## [WHAT THE TASK REQUIRES]
From the entries, copy out every line in which the word "love" is found.

(Extracted page text data)
########
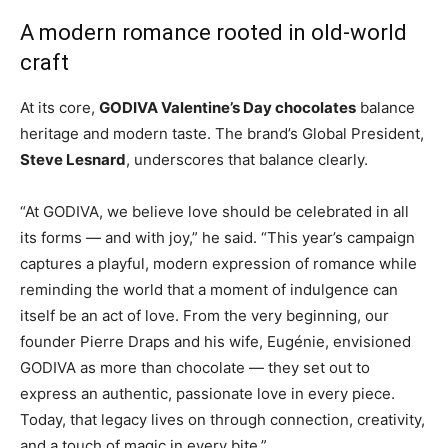
A modern romance rooted in old-world
craft
At its core,
GODIVA Valentine’s Day chocolates
balance
heritage and modern taste. The brand’s Global President,
Steve Lesnard
, underscores that balance clearly.
“At GODIVA, we believe love should be celebrated in all
its forms — and with joy,” he said. “This year’s campaign
captures a playful, modern expression of romance while
reminding the world that a moment of indulgence can
itself be an act of love. From the very beginning, our
founder Pierre Draps and his wife, Eugénie, envisioned
GODIVA as more than chocolate — they set out to
express an authentic, passionate love in every piece.
Today, that legacy lives on through connection, creativity,
and a touch of magic in every bite.”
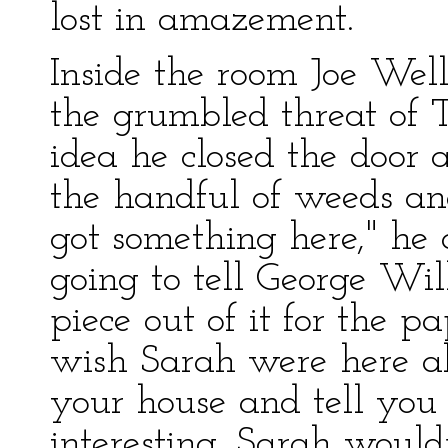
lost in amazement.
Inside the room Joe Well
the grumbled threat of
idea he closed the door 
the handful of weeds and
got something here," he
going to tell George Wil
piece out of it for the pa
wish Sarah were here als
your house and tell you
interesting. Sarah would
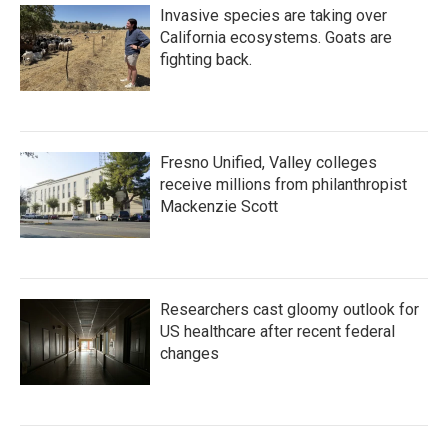
Invasive species are taking over
California ecosystems. Goats are
fighting back.
Fresno Unified, Valley colleges
receive millions from philanthropist
Mackenzie Scott
Researchers cast gloomy outlook for
US healthcare after recent federal
changes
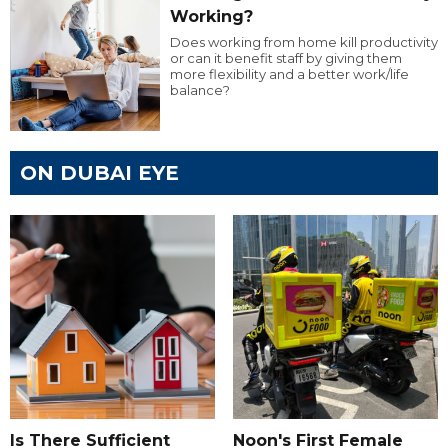
Working?
Does working from home kill productivity
or can it benefit staff by giving them
more flexibility and a better work/life
balance?
ON DUBAI EYE
Is There Sufficient
Noon's First Female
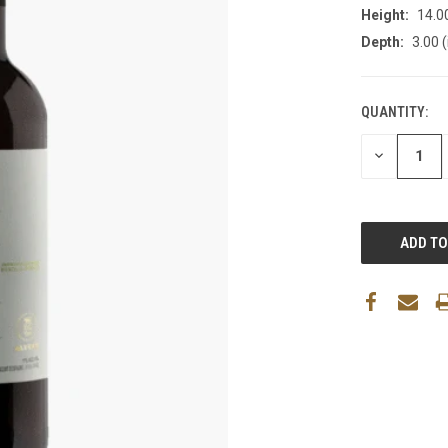
Height:
14.00
Depth:
3.00 (
QUANTITY:
DECREASE
QUANTITY:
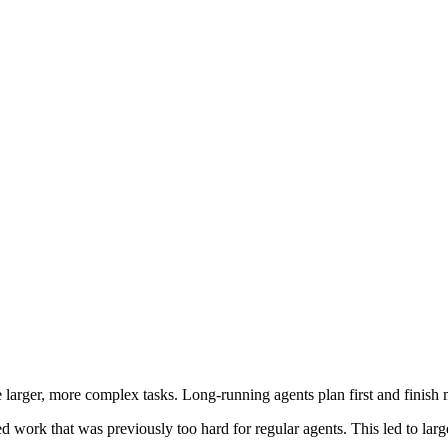
arger, more complex tasks. Long-running agents plan first and finish 
ed work that was previously too hard for regular agents. This led to la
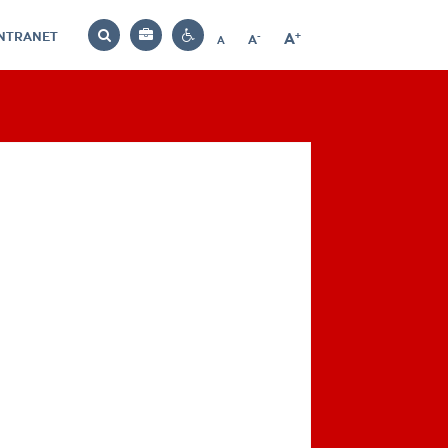
INTRANET
-
+
A
Bag
A
A
Decrease
Increase
Reset
Search
Contrast
font
font
font
settings
size
size
size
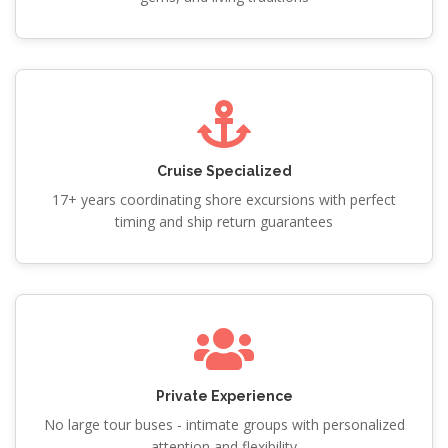
Cruise Specialized
17+ years coordinating shore excursions with perfect
timing and ship return guarantees
Private Experience
No large tour buses - intimate groups with personalized
attention and flexibility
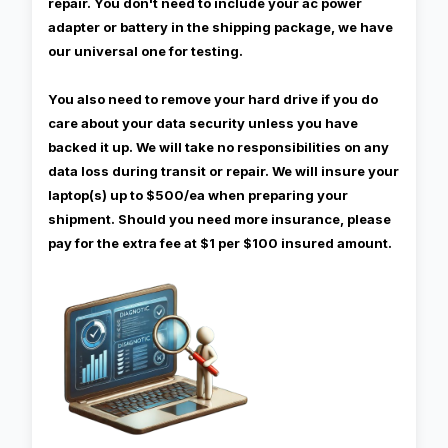
repair. You don't need to include your ac power
adapter or battery in the shipping package, we have
our universal one for testing.
You also need to remove your hard drive if you do
care about your data security unless you have
backed it up. We will take no responsibilities on any
data loss during transit or repair. We will insure your
laptop(s) up to $500/ea when preparing your
shipment. Should you need more insurance, please
pay for the extra fee at $1 per $100 insured amount.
########
## [PROBLEM SOLUTION]
“At GODIVA, we believe love should be celebrated in all
itself be an act of love. From the very beginning, our
express an authentic, passionate love in every piece.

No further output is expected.